The big thing you’ll notice right away is that I start with a bit of perl
code. I’m using
Inline::C
to load this code into one source file. This has the advantage of being able to
calculate all the tables concisely in perl
once, and reuse them in C
by
packing them into a format C
has an easy time understanding. The overhead for
this is negligible since it’s only done once and stored with a state
.
sub ex_cc
{
my $input = \@_;
state $rbit = pack 's*', @rbit;
state $cos = pack 'd*', @cos;
state $sin = pack 'd*', @sin;
my $sub = \&_ex_cc;
my $result = $sub->(
pack( 'd*', @$input ),
$blk_size,
$blk_bits,
$rbit,
$cos,
$sin
);
return [ unpack 'd*', $result ];
}
use Config;
use Inline C => Config => ccflags => $Config{ccflags} . ' -std=c99';
use Inline C => <<'EOC';
// C code below goes here
EOC
The main difference to notice in the C
version is the looping construct I
used. In perl
, I used a single foreach
loop and used next
to skip the
“odd” elements. In the C
version, I used an inner and outer loop to do the
skipping. The speedup I received from doing it that way was significant enough
that I decided that the slightly more complex code was worth the speed increase.
#include <math.h>
#include <stdint.h>
SV* _ex_cc(char *cinput, int blk_size, int blk_bits, char *crbit, char *ccos, char *csin)
{
// Cast all of our inputs into proper types. Inline::C only handles a couple
// of types, so I just use char* to pass it in and cast to the correct type
int16_t *rbit = (int16_t *) crbit;
double *input = (double *) cinput;
double *cos = (double *) ccos;
double *sin = (double *) csin;
double xsum[blk_size];
double ysum[blk_size];
// Initialize our arrays
for ( int i = 0; i < blk_size; i++ )
{
xsum[i] = (double) input[ rbit[i] ];
}
memset(ysum, 0, sizeof ysum);
for ( int bits = 1; bits <= blk_bits; bits++ )
{
int size = 1 << bits;
int stride = size >> 1;
int lu_step = blk_size / size;
// Here is the major difference in C, we do two loops instead of just
// skipping the indexes that don't belong. It's a small optimization, but
// significant enough that I did it instead of the perl version's more
// clear version
// base is for the base index, which is the index of the first element of
// each group. The first round, base will be every even index. In the
// second round, base will be every fourth index, etc.
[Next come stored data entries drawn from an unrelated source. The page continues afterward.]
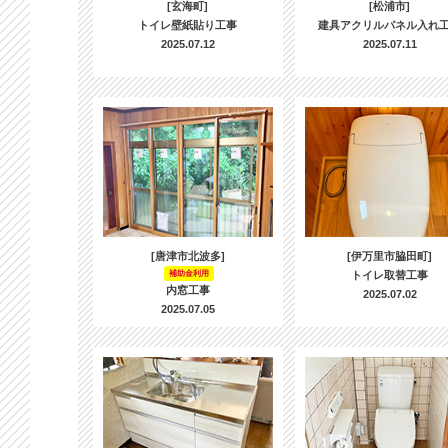
[玄海町]
[松浦市]
トイレ壁紙貼り工事
建具アクリルパネル入れ
2025.07.12
2025.07.11
[唐津市北波多]
[伊万里市脇田町]
補助金利用
トイレ取替工事
内窓工事
2025.07.02
2025.07.05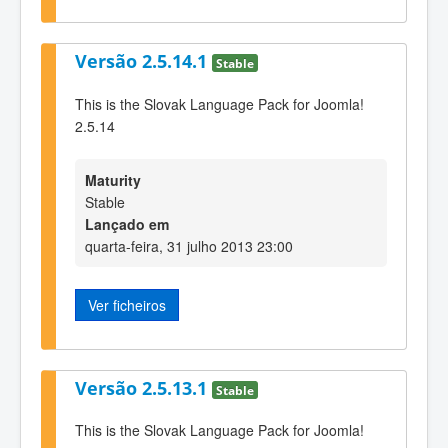
Versão 2.5.14.1
Stable
This is the Slovak Language Pack for Joomla!
2.5.14
Maturity
Stable
Lançado em
quarta-feira, 31 julho 2013 23:00
Ver ficheiros
Versão 2.5.13.1
Stable
This is the Slovak Language Pack for Joomla!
for ( int base = 0; base < blk_size ; base += size )
{
// idx is the index inside each group, only covering half of the group
// since it will process two items, idx and idx+stride, at the same time
for ( int idx = 0; idx < stride; idx++ )
{
int even = idx + base;
int odd = even + stride;
int lu = idx * lu_step;
double x = xsum[odd] * cos[lu] + ysum[odd] * sin[lu];
double y = -xsum[odd] * sin[lu] + ysum[odd] * cos[lu];
xsum[odd] = xsum[even] - x;
ysum[odd] = ysum[even] - y;
xsum[even] += x;
ysum[even] += y;
}
}
}
// Prepare the output by producing the mangitude of each element
double output[blk_size];
for ( int i = 0; i < blk_size >> 1; i++ )
{
output[i] = sqrt(xsum[i]*xsum[i] + ysum[i]*ysum[i]);
}
// Finally return it all in a new SV (perl's scalar type)
return ( newSVpv((double *)output, sizeof output) );
}
And that’s it, that’s how to implement Cooley-Tukey in both perl
and C
. I
hope that this has been informative and that the lessons I’ve learned can be of
use for you. One last piece of advice, if you’re not interested in how FFT works
or want your own to use or learn from, I’d highly recommend just using
FFTW instead. While this has been educational and
rewarding to do myself, my goals in doing this were mroe than just having a
working FFT . If your only goal is just to use a FFT, I don’t recommend you
write and maintain one yourself.
If you do decide to use FFTW, please remember that it doesn’t give you the magnitude of each output frequency, you have to calculate that yourself. That is a lesson that took me entirely too long to learn.